» **Try it**
Everything in the records except the pictures must be copied out exactly.

*** Material shown

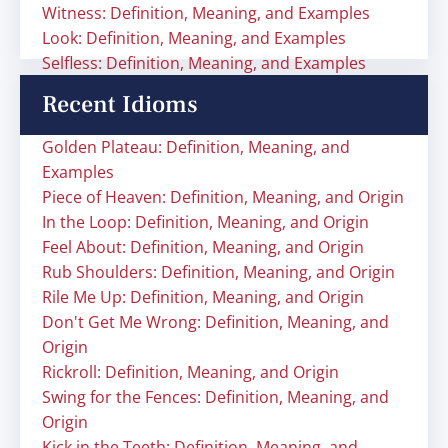
Witness: Definition, Meaning, and Examples
Look: Definition, Meaning, and Examples
Selfless: Definition, Meaning, and Examples
Recent Idioms
Golden Plateau: Definition, Meaning, and
Examples
Piece of Heaven: Definition, Meaning, and Origin
In the Loop: Definition, Meaning, and Origin
Feel About: Definition, Meaning, and Origin
Rub Shoulders: Definition, Meaning, and Origin
Rile Me Up: Definition, Meaning, and Origin
Don't Get Me Wrong: Definition, Meaning, and
Origin
Rickroll: Definition, Meaning, and Origin
Swing for the Fences: Definition, Meaning, and
Origin
Kick in the Teeth: Definition, Meaning, and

******

» **Output for this exercise**
Witness: Definition, Meaning, and Examples
Look: Definition, Meaning, and Examples
Selfless: Definition, Meaning, and Examples
Recent Idioms
Golden Plateau: Definition, Meaning, and
Examples
Piece of Heaven: Definition, Meaning, and Origin
In the Loop: Definition, Meaning, and Origin
Feel About: Definition, Meaning, and Origin
Rub Shoulders: Definition, Meaning, and Origin
Rile Me Up: Definition, Meaning, and Origin
Don't Get Me Wrong: Definition, Meaning, and
Origin
Rickroll: Definition, Meaning, and Origin
Swing for the Fences: Definition, Meaning, and
Origin
Kick in the Teeth: Definition, Meaning, and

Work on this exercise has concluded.